What is your earliest book memory?

Hop On Pop, by Dr. Seuss. My family loves to tell the story of how I would sit with it on my lap, long before I was old enough to read, and say the words from memory, turning the pages at all the right spots.

Also, I distinctly remember a book called The Teeny Tiny Woman which terrified me.

View all answers from: Julie Bowe, Book Memory

[Back to Top]

Rose Kent on...Book Memory

What is your earliest book memory?

Goodnight Moon. I loved it then — and still do.

View all answers from: Rose Kent, Book Memory

[Back to Top]

Eric Luper on...Book Memory

What is your earliest book memory?

My earliest book memory is of a scratch and sniff book that I called “Max the Smell.” I’m not certain what the actual title of the book was, but I remember a bear and a lot of textured patches that didn’t really smell like anything.

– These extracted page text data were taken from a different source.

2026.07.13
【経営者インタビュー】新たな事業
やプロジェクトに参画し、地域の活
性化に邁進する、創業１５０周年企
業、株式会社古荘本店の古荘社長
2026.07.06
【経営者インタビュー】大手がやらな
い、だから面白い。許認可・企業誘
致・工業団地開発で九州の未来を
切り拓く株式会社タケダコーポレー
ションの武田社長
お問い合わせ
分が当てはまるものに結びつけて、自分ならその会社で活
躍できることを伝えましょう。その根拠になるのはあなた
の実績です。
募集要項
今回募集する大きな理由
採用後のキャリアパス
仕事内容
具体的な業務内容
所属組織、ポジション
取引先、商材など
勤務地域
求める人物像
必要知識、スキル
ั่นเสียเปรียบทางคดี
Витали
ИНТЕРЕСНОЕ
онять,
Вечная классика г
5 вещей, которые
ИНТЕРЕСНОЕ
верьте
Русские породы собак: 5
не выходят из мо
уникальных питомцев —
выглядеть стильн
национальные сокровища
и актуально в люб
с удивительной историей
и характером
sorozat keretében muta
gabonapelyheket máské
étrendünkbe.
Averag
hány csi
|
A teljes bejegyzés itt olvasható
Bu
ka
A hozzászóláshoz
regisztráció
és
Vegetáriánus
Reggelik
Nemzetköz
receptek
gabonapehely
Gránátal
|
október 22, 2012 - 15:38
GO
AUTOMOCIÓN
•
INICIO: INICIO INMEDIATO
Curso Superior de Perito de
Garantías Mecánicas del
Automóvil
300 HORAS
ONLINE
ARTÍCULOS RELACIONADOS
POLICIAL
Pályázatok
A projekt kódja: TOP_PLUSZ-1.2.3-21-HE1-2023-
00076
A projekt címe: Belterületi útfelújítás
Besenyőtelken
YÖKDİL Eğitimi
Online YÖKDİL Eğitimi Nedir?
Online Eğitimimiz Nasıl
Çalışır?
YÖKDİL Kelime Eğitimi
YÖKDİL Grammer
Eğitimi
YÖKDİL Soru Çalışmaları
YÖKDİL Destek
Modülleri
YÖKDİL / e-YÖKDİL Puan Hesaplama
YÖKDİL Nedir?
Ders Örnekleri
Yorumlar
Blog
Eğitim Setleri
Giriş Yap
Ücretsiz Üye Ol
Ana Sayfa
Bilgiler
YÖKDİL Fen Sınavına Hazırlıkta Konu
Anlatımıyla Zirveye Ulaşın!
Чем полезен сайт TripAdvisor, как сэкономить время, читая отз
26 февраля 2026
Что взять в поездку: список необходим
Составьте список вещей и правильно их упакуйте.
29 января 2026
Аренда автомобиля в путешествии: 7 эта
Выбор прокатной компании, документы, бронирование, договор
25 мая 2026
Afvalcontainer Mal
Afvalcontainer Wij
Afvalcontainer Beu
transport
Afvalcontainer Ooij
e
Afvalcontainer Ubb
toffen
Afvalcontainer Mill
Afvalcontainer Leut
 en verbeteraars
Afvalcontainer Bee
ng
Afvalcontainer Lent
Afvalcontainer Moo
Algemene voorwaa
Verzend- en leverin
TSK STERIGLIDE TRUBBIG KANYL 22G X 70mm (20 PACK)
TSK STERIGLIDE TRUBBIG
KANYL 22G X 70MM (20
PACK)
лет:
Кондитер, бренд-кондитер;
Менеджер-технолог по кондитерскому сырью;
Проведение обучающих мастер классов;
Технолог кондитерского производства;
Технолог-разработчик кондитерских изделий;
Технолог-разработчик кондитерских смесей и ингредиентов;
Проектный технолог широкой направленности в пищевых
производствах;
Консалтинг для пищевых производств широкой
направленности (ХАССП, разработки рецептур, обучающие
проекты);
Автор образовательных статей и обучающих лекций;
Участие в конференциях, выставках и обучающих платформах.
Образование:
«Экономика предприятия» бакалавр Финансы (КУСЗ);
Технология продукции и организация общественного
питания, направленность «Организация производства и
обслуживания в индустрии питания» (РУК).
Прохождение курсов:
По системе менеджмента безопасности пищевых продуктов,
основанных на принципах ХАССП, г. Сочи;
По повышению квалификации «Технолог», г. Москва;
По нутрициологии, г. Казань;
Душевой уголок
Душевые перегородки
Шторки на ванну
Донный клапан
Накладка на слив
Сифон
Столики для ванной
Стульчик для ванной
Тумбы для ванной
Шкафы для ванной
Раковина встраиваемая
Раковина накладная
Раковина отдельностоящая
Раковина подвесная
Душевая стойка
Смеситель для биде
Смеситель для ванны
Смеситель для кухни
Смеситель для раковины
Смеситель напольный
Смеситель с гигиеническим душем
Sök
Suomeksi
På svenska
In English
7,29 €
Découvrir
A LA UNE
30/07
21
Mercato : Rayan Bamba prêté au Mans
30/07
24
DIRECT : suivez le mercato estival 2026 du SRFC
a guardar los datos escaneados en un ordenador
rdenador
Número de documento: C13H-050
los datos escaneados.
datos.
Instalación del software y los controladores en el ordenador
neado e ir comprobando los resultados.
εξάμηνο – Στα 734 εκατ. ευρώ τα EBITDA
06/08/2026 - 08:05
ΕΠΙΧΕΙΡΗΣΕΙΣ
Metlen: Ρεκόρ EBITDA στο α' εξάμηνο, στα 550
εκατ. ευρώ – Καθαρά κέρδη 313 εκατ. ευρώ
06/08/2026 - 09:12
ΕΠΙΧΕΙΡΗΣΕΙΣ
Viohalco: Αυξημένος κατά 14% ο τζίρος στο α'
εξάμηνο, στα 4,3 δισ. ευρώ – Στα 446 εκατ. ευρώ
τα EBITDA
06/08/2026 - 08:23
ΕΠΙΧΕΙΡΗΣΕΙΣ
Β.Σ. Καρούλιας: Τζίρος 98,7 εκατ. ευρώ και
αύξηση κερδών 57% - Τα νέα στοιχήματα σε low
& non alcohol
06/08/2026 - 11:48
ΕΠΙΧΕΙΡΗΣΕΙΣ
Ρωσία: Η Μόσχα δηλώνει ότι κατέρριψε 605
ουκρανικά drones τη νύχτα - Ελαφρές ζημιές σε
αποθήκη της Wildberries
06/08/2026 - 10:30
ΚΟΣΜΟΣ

Aside from that, my earliest book memory has to do with two picture books. They were “Artie the Smartie” and “Mr. Pine’s Mixed-Up Signs.” Artie was about a big fish in a small pond who goes out into the ocean so he can make a huge splash. He gets knocked around in the open waters and runs home. Great message, huh? Mr. Pine was about a sign maker who loses his glasses and screws up all the signs in town. Being that I wore glasses at an early age, my mother thought it important that I had this book.

Our kindergarten teacher told us we could each bring in a book or two and we would display them on the radiator for everyone in the class to share. Over a particularly rainy weekend, the roof of the school leaked and my two books got soaked. Only mine. Being that they were on the radiator, the heat proceeded to cook the books into two warped messes. I was offered profuse apologies by my teacher, but no replacements. She said the school didn’t have the money.

I kept the pathetic books because I liked them and it’s probably why I’m very meticulous about my books.

View all answers from: Eric Luper, Book Memory

[Back to Top]

Jeannine Garsee on...Book Memory

What is your earliest book memory?

“Little Ducky Takes a Bath.” It was the first book I learned how to read, although my grandmother insisted I had merely memorized the text. Later, I discovered “real” books in the second grade, and then there was no stopping me: I’d walk, at age 7, probably close to a mile to our neighborhood library, and then back again, lugging Laura Ingalls Wilder and Beverly Cleary…sometimes reading them along the way.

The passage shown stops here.